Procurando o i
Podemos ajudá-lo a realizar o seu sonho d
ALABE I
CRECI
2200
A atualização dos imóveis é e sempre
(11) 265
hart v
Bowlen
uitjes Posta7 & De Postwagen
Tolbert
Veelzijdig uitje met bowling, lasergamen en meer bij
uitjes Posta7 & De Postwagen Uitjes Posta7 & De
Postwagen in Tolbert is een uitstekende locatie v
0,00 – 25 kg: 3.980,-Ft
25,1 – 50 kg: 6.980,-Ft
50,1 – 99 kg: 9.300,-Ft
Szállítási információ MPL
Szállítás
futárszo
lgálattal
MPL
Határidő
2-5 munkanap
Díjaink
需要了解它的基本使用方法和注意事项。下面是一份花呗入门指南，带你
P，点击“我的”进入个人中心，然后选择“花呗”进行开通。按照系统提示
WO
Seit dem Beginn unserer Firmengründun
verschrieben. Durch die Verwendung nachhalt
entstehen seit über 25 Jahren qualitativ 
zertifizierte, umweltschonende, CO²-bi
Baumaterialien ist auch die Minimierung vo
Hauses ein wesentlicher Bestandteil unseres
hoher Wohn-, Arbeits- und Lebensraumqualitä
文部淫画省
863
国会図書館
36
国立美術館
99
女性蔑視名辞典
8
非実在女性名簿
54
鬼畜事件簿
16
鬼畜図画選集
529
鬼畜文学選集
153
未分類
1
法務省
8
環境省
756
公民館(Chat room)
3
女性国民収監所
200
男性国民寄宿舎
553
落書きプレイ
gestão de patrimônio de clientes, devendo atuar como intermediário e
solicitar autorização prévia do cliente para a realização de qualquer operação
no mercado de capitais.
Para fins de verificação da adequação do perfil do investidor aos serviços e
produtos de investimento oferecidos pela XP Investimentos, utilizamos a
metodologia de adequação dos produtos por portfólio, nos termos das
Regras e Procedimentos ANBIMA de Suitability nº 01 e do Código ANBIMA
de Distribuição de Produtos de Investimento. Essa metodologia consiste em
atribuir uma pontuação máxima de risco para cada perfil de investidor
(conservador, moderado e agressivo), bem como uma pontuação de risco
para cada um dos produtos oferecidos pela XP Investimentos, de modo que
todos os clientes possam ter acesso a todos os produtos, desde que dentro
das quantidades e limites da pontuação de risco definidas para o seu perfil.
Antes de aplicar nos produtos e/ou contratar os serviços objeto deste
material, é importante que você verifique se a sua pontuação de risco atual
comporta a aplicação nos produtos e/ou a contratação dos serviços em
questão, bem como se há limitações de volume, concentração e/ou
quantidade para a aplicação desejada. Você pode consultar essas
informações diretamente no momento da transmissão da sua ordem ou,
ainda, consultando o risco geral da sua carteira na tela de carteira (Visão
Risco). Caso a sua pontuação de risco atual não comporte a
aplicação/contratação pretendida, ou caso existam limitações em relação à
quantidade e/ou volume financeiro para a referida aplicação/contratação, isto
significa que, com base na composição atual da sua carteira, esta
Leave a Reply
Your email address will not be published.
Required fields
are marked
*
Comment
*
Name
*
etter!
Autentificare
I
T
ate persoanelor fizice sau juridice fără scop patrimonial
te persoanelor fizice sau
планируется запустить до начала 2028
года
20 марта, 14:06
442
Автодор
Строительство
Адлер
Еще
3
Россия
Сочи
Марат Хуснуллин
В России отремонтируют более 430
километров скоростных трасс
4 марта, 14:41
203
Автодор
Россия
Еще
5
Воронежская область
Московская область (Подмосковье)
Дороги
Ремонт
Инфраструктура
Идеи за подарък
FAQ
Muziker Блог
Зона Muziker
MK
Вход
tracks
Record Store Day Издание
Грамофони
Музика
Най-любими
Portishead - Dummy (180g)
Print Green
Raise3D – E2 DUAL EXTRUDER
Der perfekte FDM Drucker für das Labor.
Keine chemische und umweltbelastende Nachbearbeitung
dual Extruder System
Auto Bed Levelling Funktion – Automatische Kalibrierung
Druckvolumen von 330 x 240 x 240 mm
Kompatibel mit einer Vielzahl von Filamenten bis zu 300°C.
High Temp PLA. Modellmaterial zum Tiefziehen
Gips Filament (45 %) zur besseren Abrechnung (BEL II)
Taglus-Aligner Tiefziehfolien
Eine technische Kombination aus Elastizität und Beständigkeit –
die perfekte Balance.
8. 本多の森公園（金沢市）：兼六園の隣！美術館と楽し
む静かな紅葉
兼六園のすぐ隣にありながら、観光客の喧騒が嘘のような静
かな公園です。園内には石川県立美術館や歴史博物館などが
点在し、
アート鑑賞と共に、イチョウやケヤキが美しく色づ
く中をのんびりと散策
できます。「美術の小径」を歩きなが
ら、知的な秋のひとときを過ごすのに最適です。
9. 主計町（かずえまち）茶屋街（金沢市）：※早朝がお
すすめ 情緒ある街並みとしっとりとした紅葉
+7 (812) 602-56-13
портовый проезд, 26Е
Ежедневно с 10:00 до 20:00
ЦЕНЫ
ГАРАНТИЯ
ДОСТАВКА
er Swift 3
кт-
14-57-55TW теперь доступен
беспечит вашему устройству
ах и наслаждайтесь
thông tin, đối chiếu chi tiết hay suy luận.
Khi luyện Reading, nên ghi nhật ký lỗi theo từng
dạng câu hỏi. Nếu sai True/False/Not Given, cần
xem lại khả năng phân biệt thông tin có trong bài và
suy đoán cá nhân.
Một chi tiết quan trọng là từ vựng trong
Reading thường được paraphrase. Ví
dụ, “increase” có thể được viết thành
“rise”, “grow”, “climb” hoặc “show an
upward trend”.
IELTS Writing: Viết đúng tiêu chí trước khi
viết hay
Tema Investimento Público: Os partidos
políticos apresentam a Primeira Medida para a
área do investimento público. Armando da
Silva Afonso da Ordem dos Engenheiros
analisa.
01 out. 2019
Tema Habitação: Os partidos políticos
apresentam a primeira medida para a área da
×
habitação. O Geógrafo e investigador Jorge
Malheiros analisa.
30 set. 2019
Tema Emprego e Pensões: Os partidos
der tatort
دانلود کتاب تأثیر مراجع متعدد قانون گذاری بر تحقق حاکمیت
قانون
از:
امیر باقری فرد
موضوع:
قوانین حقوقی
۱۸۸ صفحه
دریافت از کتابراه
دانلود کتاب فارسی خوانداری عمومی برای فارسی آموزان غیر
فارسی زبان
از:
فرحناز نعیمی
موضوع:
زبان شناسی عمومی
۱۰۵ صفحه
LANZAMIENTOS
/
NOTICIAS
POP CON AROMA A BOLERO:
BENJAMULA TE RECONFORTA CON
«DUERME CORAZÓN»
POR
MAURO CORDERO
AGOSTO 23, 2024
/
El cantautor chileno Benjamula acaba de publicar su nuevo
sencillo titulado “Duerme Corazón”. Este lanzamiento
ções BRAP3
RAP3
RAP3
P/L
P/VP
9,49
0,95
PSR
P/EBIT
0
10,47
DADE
+ + + + + + +
**Exercise goal:** Take the listing from its first line to the line containing "questão, bem como". Reproduce those lines exactly and nothing else.

**Solution for this exercise:**
Procurando o i
Podemos ajudá-lo a realizar o seu sonho d
ALABE I
CRECI
2200
A atualização dos imóveis é e sempre
(11) 265
hart v
Bowlen
uitjes Posta7 & De Postwagen
Tolbert
Veelzijdig uitje met bowling, lasergamen en meer bij
uitjes Posta7 & De Postwagen Uitjes Posta7 & De
Postwagen in Tolbert is een uitstekende locatie v
0,00 – 25 kg: 3.980,-Ft
25,1 – 50 kg: 6.980,-Ft
50,1 – 99 kg: 9.300,-Ft
Szállítási információ MPL
Szállítás
futárszo
lgálattal
MPL
Határidő
2-5 munkanap
Díjaink
需要了解它的基本使用方法和注意事项。下面是一份花呗入门指南，带你
P，点击“我的”进入个人中心，然后选择“花呗”进行开通。按照系统提示
WO
Seit dem Beginn unserer Firmengründun
verschrieben. Durch die Verwendung nachhalt
entstehen seit über 25 Jahren qualitativ 
zertifizierte, umweltschonende, CO²-bi
Baumaterialien ist auch die Minimierung vo
Hauses ein wesentlicher Bestandteil unseres
hoher Wohn-, Arbeits- und Lebensraumqualitä
文部淫画省
863
国会図書館
36
国立美術館
99
女性蔑視名辞典
8
非実在女性名簿
54
鬼畜事件簿
16
鬼畜図画選集
529
鬼畜文学選集
153
未分類
1
法務省
8
環境省
756
公民館(Chat room)
3
女性国民収監所
200
男性国民寄宿舎
553
落書きプレイ
gestão de patrimônio de clientes, devendo atuar como intermediário e
solicitar autorização prévia do cliente para a realização de qualquer operação
no mercado de capitais.
Para fins de verificação da adequação do perfil do investidor aos serviços e
produtos de investimento oferecidos pela XP Investimentos, utilizamos a
metodologia de adequação dos produtos por portfólio, nos termos das
Regras e Procedimentos ANBIMA de Suitability nº 01 e do Código ANBIMA
de Distribuição de Produtos de Investimento. Essa metodologia consiste em
atribuir uma pontuação máxima de risco para cada perfil de investidor
(conservador, moderado e agressivo), bem como uma pontuação de risco
para cada um dos produtos oferecidos pela XP Investimentos, de modo que
todos os clientes possam ter acesso a todos os produtos, desde que dentro
das quantidades e limites da pontuação de risco definidas para o seu perfil.
Antes de aplicar nos produtos e/ou contratar os serviços objeto deste
material, é importante que você verifique se a sua pontuação de risco atual
comporta a aplicação nos produtos e/ou a contratação dos serviços em
questão, bem como se há limitações de volume, concentração e/ou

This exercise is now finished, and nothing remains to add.